== DATASET RECORDS ==

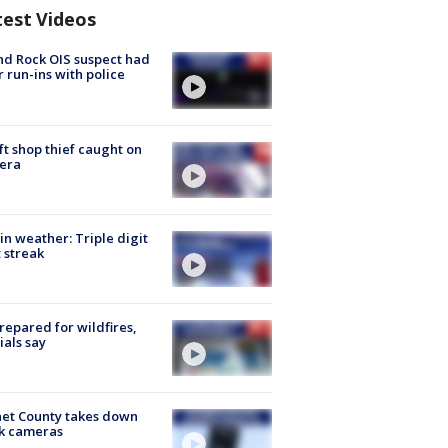
test Videos
d Rock OIS suspect had
r run-ins with police
ft shop thief caught on
era
in weather: Triple digit
 streak
repared for wildfires,
cials say
et County takes down
k cameras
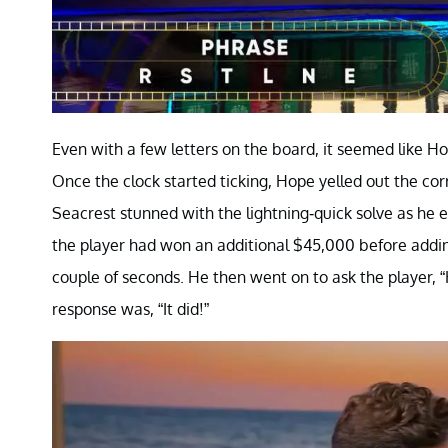
Even with a few letters on the board, it seemed like Hop
Once the clock started ticking, Hope yelled out the co
Seacrest stunned with the lightning-quick solve as he 
the player had won an additional $45,000 before addin
couple of seconds. He then went on to ask the player, “H
response was, “It did!”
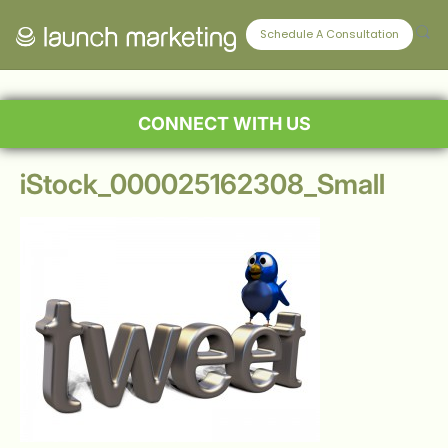
Schedule A Consultation
CONNECT WITH US
iStock_000025162308_Small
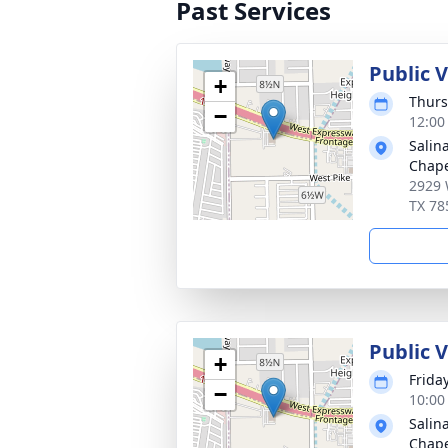
Past Services
Public 
+
Thurs
−
12:00
Salin
Chape
2929 
TX 78
Public 
+
Frida
−
10:00
Salin
Chape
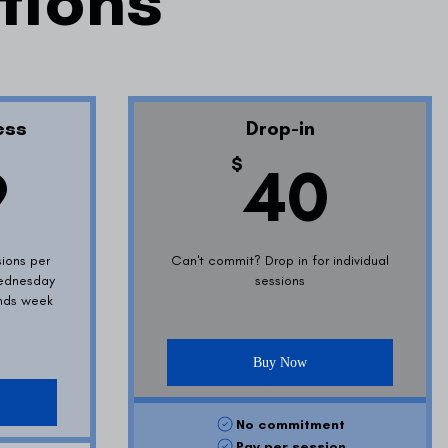
ptions
ess
Drop-in
399$
40
$
9
40
sions per
Can't commit? Drop in for individual
ednesday
sessions
ends week
Buy Now
No commitment
Pay per session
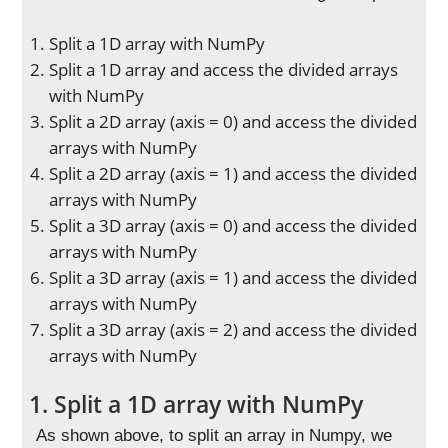
Split a 1D array with NumPy
Split a 1D array and access the divided arrays
with NumPy
Split a 2D array (axis = 0) and access the divided
arrays with NumPy
Split a 2D array (axis = 1) and access the divided
arrays with NumPy
Split a 3D array (axis = 0) and access the divided
arrays with NumPy
Split a 3D array (axis = 1) and access the divided
arrays with NumPy
Split a 3D array (axis = 2) and access the divided
arrays with NumPy
1. Split a 1D array with NumPy
As shown above, to split an array in Numpy, we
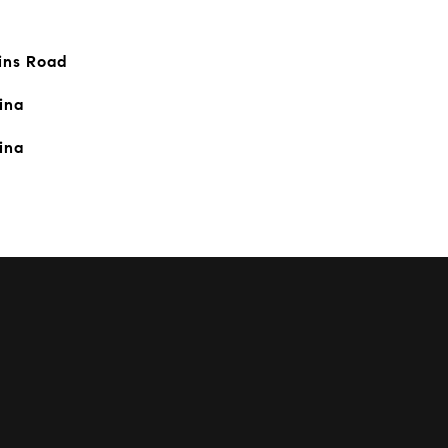
ins Road
ina
ina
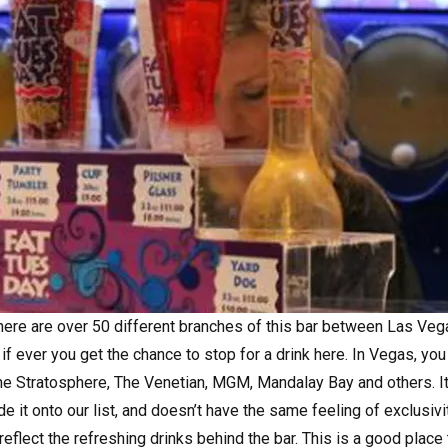
 there are over 50 different branches of this bar between Las Ve
if ever you get the chance to stop for a drink here. In Vegas, you
e Stratosphere, The Venetian, MGM, Mandalay Bay and others. It’
 it onto our list, and doesn’t have the same feeling of exclusivi
o reflect the refreshing drinks behind the bar. This is a good place 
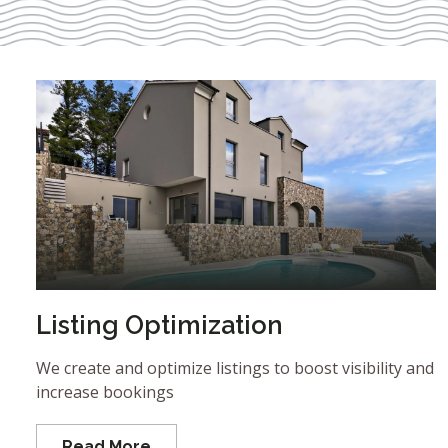
Listing Optimization
We create and optimize listings to boost visibility and
increase bookings
Read More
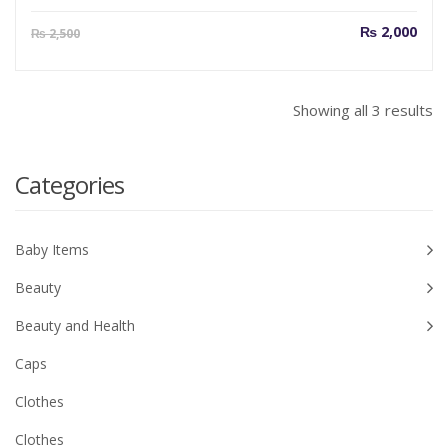
Current
Orig
₨
2,000
₨
2,500
price
pric
is:
was
₨ 2,000.
₨ 2
So
Showing all 3 results
b
la
Categories
Baby Items
Beauty
Beauty and Health
Caps
Clothes
Clothes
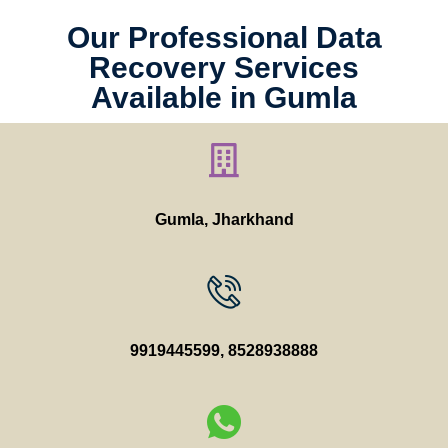
Our Professional Data
Recovery Services
Available in Gumla
Gumla, Jharkhand
9919445599
,
8528938888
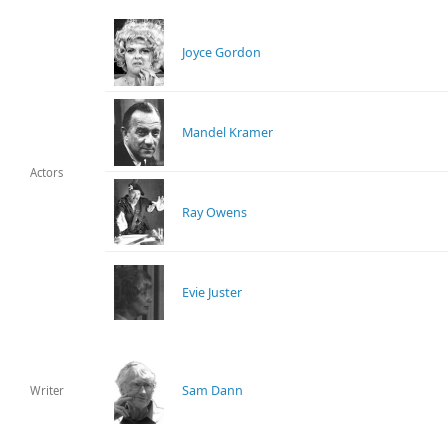
Joyce Gordon
Mandel Kramer
Actors
Ray Owens
Evie Juster
Sam Dann
Writer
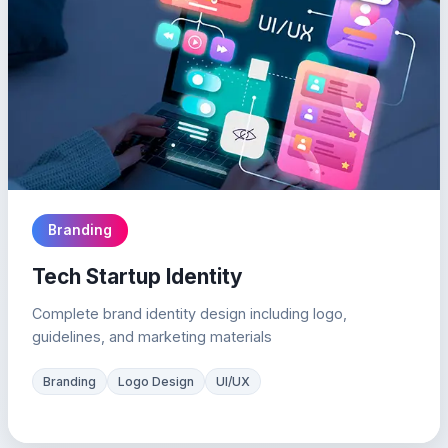
Branding
Tech Startup Identity
Complete brand identity design including logo,
guidelines, and marketing materials
Branding
Logo Design
UI/UX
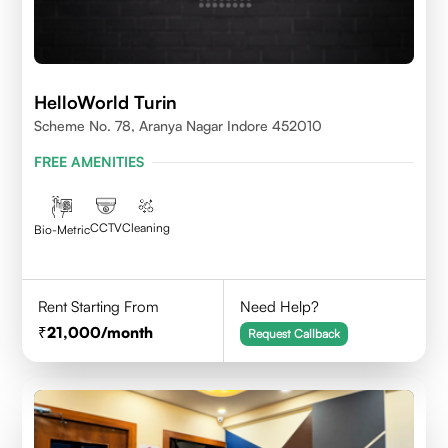
HelloWorld Turin
Scheme No. 78, Aranya Nagar Indore 452010
FREE AMENITIES
CCTV
Cleaning
Bio-Metric
Rent Starting From
Need Help?
21,000
/month
Request Callback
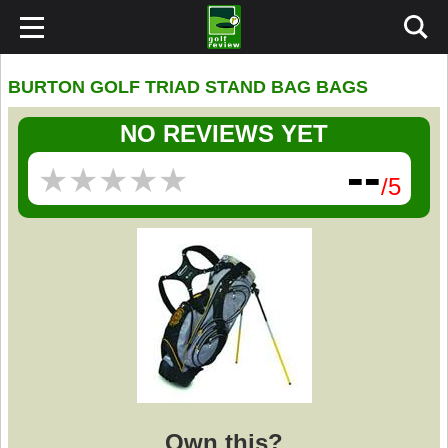
BURTON GOLF TRIAD STAND BAG BAGS
NO REVIEWS YET
--
★
★
★
★
★
★
★
★
★
★
/5
Own this?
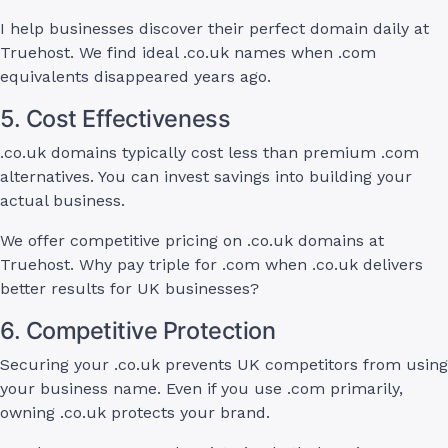
I help businesses discover their perfect domain daily at
Truehost. We find ideal .co.uk names when .com
equivalents disappeared years ago.
5. Cost Effectiveness
.co.uk domains typically cost less than premium .com
alternatives. You can invest savings into building your
actual business.
We offer competitive pricing on .co.uk domains at
Truehost. Why pay triple for .com when .co.uk delivers
better results for UK businesses?
6. Competitive Protection
Securing your .co.uk prevents UK competitors from using
your business name. Even if you use .com primarily,
owning .co.uk protects your brand.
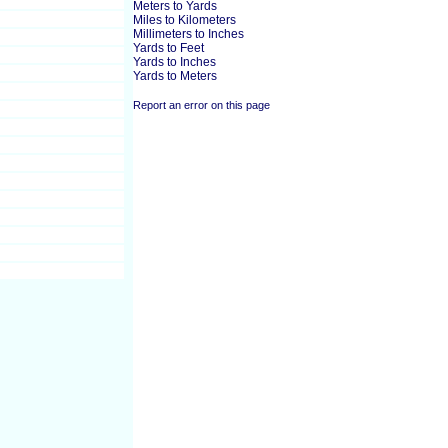
Meters to Yards
Miles to Kilometers
Millimeters to Inches
Yards to Feet
Yards to Inches
Yards to Meters
Report an error on this page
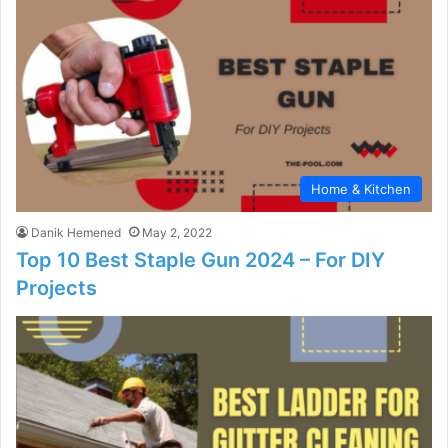
Home & Kitchen
Danik Hemened
May 2, 2022
Top 10 Best Staple Gun 2024 – For DIY
Projects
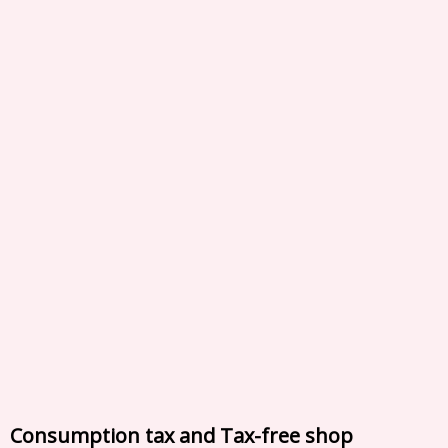
Consumption tax and Tax-free shop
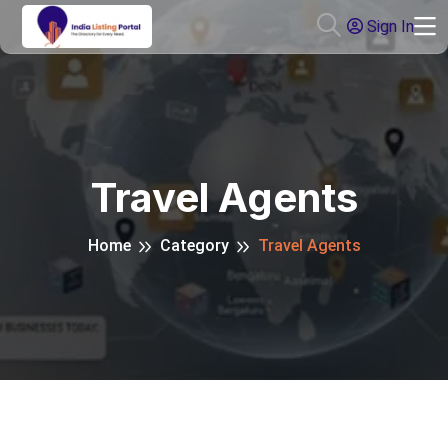
Sign In
Travel Agents
Home
Category
Travel Agents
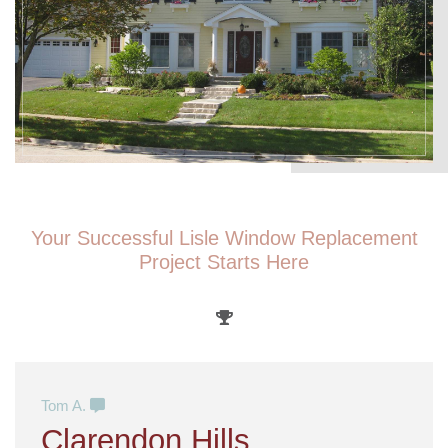
Your Successful Lisle Window Replacement
Project Starts Here
Tom A.
Clarendon Hills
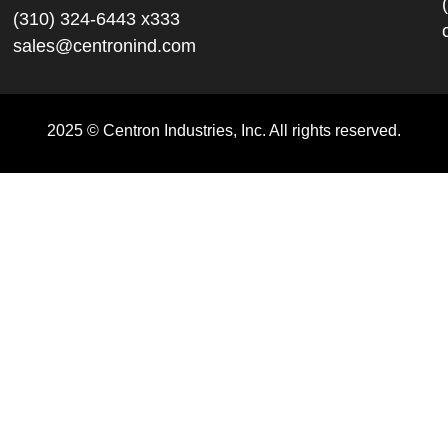
(310) 324-6443 x333
sales@centronind.com
2025 © Centron Industries, Inc. All rights reserved.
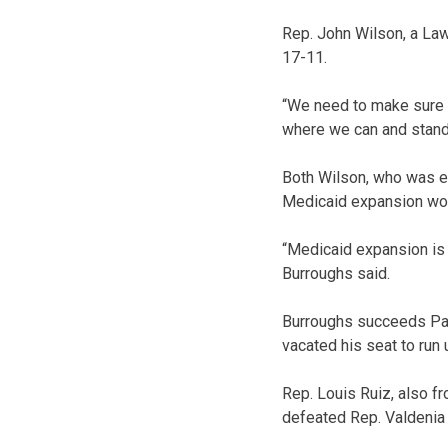
Rep. John Wilson, a La
17-11.
“We need to make sure a
where we can and stand 
Both Wilson, who was el
Medicaid expansion wou
“Medicaid expansion is 
Burroughs said.
Burroughs succeeds Pau
vacated his seat to run
Rep. Louis Ruiz, also f
defeated Rep. Valdenia 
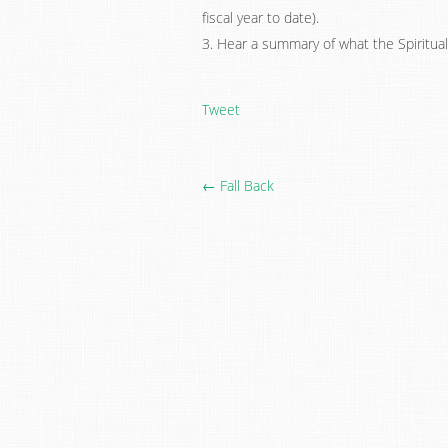
fiscal year to date).
3. Hear a summary of what the Spiritual
Tweet
← Fall Back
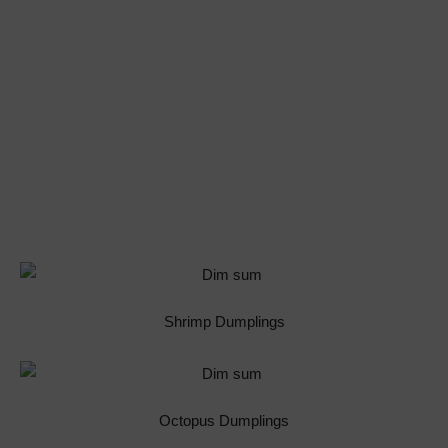
Shrimp Dumplings
Octopus Dumplings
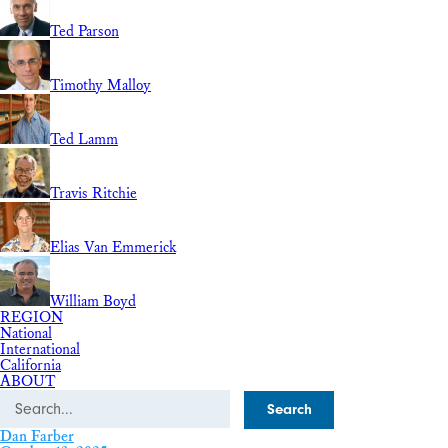
Ted Parson
Timothy Malloy
Ted Lamm
Travis Ritchie
Elias Van Emmerick
William Boyd
REGION
National
International
California
ABOUT
Search
Dan Farber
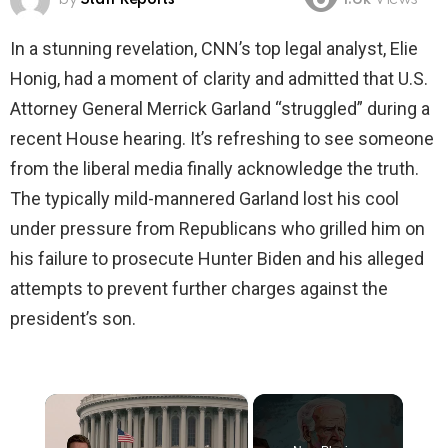
1.6k
Views
In a stunning revelation, CNN’s top legal analyst, Elie
Honig, had a moment of clarity and admitted that U.S.
Attorney General Merrick Garland “struggled” during a
recent House hearing. It’s refreshing to see someone
from the liberal media finally acknowledge the truth.
The typically mild-mannered Garland lost his cool
under pressure from Republicans who grilled him on
his failure to prosecute Hunter Biden and his alleged
attempts to prevent further charges against the
president’s son.
×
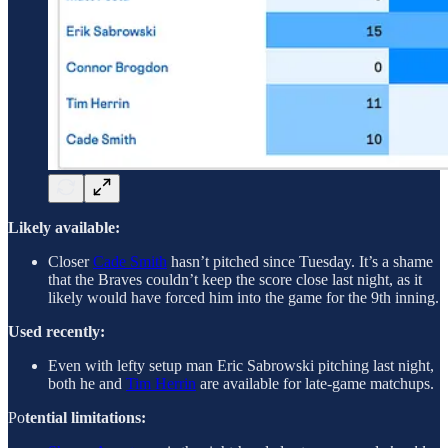
Likely available:
Closer
Cade Smith
hasn’t pitched since Tuesday. It’s a shame
that the Braves couldn’t keep the score close last night, as it
likely would have forced him into the game for the 9th inning.
Used recently:
Even with lefty setup man Eric Sabrowski pitching last night,
both he and
Tim Herrin
are available for late-game matchups.
Po
tential limitations:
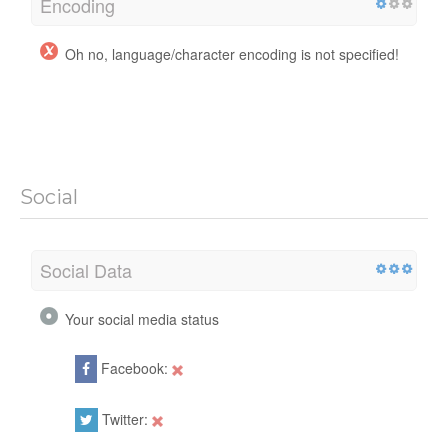
Encoding
Oh no, language/character encoding is not specified!
Social
Social Data
Your social media status
Facebook:
Twitter:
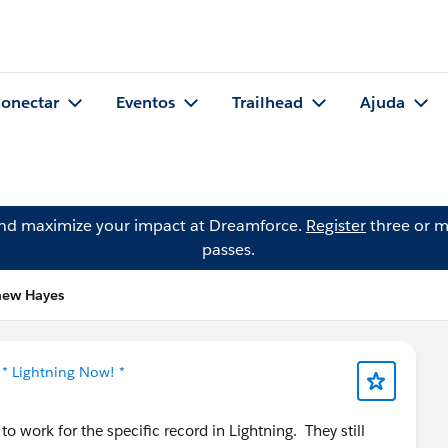
onectar
Eventos
Trailhead
Ajuda
and maximize your impact at Dreamforce.
Register
three or m
passes.
hew Hayes
m
* Lightning Now! *
 work for the specific record in Lightning. They still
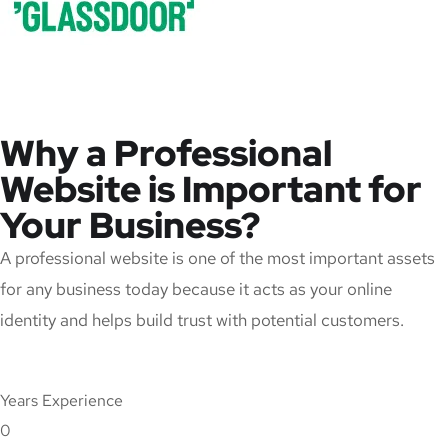
Why a Professional
Website is Important for
Your Business?
A professional website is one of the most important assets
for any business today because it acts as your online
identity and helps build trust with potential customers.
Years Experience
0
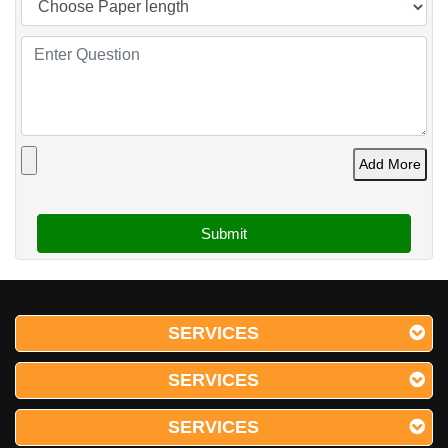
Add More
SERVICES
SERVICES
SERVICES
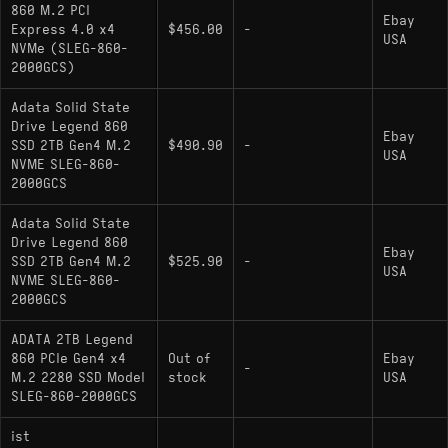
860 M.2 PCI
hardware relative often found with similar
Ebay
Express 4.0 x4
$456.00
-
Phison E21T or comparable controller
USA
NVMe (SLEG-860-
configurations; the UD90 and LEGEND 860
2000GCS)
generally offer indistinguishable performance in
Adata Solid State
real-world loading times, differing primarily in
Drive Legend 860
firmware tuning and NAND binning.
Ebay
SSD 2TB Gen4 M.2
$490.90
-
USA
NVME SLEG-860-
2000GCS
Adata Solid State
Drive Legend 860
Ebay
SSD 2TB Gen4 M.2
$525.90
-
USA
NVME SLEG-860-
2000GCS
ADATA 2TB Legend
860 PCIe Gen4 x4
Out of
Ebay
-
M.2 2280 SSD Model
stock
USA
SLEG-860-2000GCS
ist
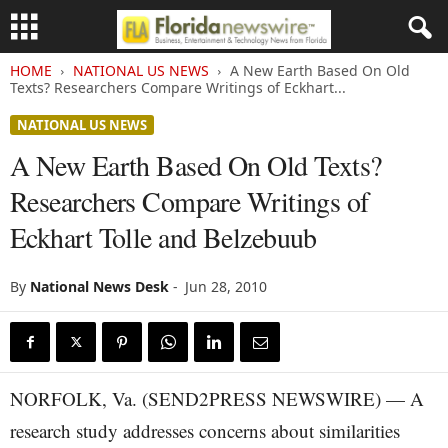
HOME
NATIONAL US NEWS
A New Earth Based On Old
Texts? Researchers Compare Writings of Eckhart...
NATIONAL US NEWS
A New Earth Based On Old Texts?
Researchers Compare Writings of
Eckhart Tolle and Belzebuub
By
National News Desk
-
Jun 28, 2010
NORFOLK, Va. (SEND2PRESS NEWSWIRE) — A
research study addresses concerns about similarities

===

WHAT TO DO:
The answer must be every line from the records above that contains the word "Researchers", copied out.

OUTPUT FOR THIS EXERCISE:
Texts? Researchers Compare Writings of Eckhart...
Researchers Compare Writings of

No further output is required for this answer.